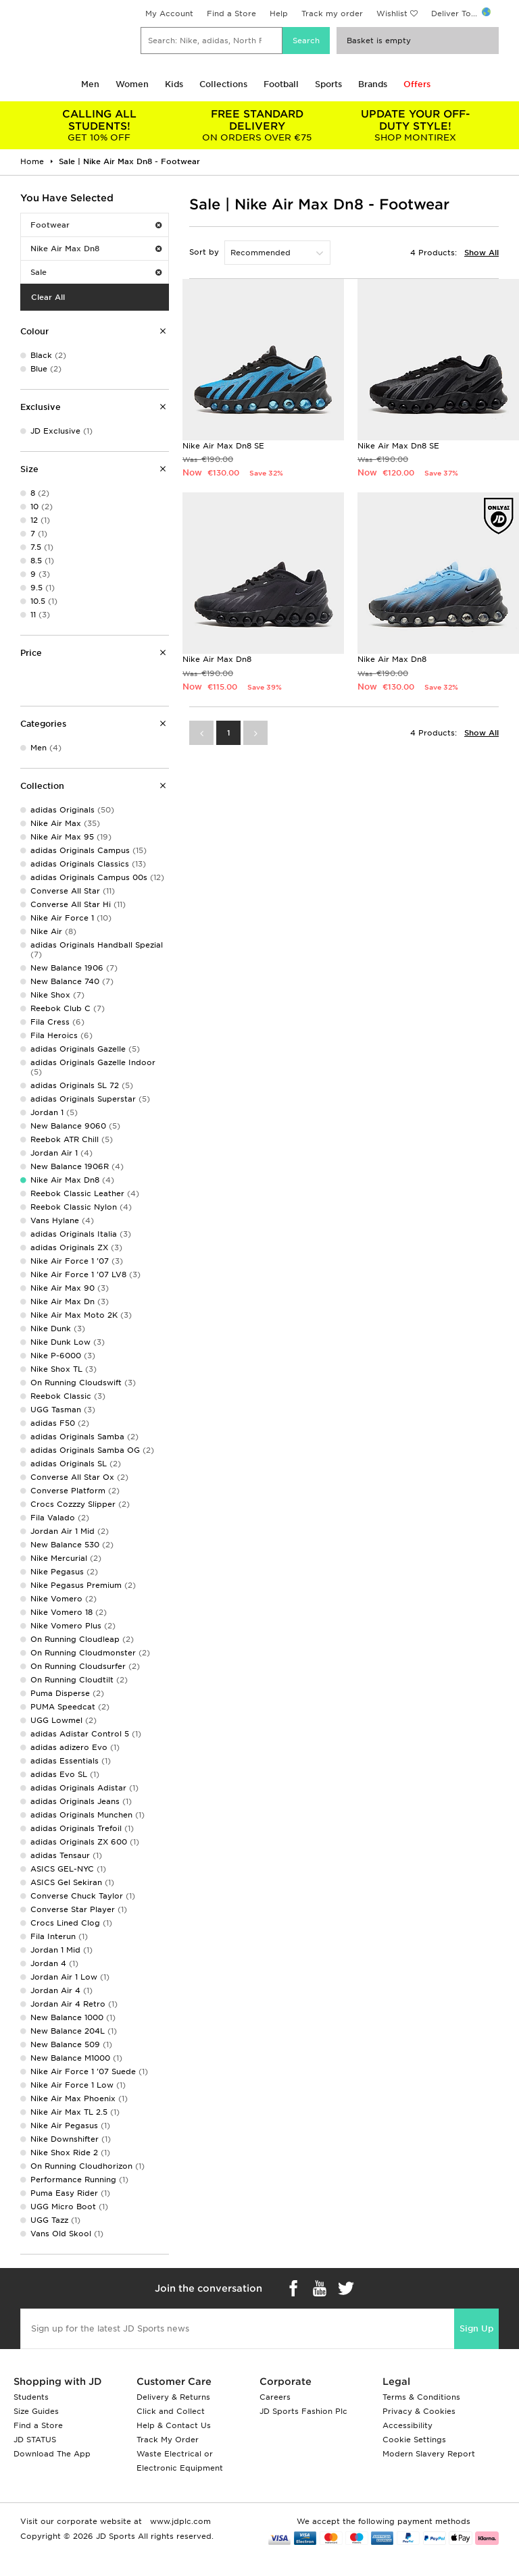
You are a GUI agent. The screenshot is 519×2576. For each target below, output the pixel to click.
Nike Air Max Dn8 (96, 248)
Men (90, 84)
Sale (96, 272)
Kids (174, 84)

• _TASK DIRECTIONS_: Retype each entry above character for character; pictures stay out.

• _RESPONSE_:
You are a GUI agent. The screenshot is 519×2576. For each target below, output the pixel to click.
Nike Air Max Dn8 (96, 248)
Men (90, 84)
Sale (96, 272)
Kids (174, 84)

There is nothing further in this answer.